Transcribed page contents:
········
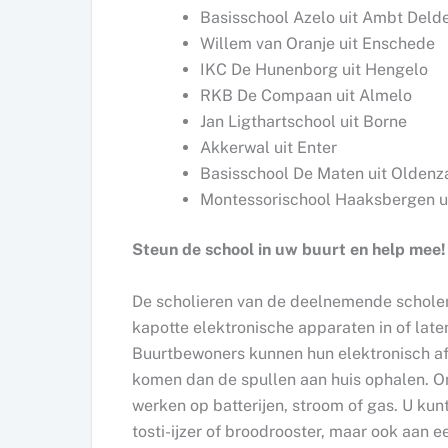
Basisschool Azelo uit Ambt Deld
Willem van Oranje uit Enschede
IKC De Hunenborg uit Hengelo
RKB De Compaan uit Almelo
Jan Ligthartschool uit Borne
Akkerwal uit Enter
Basisschool De Maten uit Oldenz
Montessorischool Haaksbergen u
Steun de school in uw buurt en help mee!
De scholieren van de deelnemende schole
kapotte elektronische apparaten in of late
Buurtbewoners kunnen hun elektronisch a
komen dan de spullen aan huis ophalen. On
werken op batterijen, stroom of gas. U kun
tosti-ijzer of broodrooster, maar ook aan ee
········
Problem details
Write out, word for word, every line from the one containing "kapotte elektronische apparaten in of late" through the last line of the records above.

Reply to the task
kapotte elektronische apparaten in of late
Buurtbewoners kunnen hun elektronisch a
komen dan de spullen aan huis ophalen. On
werken op batterijen, stroom of gas. U kun
tosti-ijzer of broodrooster, maar ook aan ee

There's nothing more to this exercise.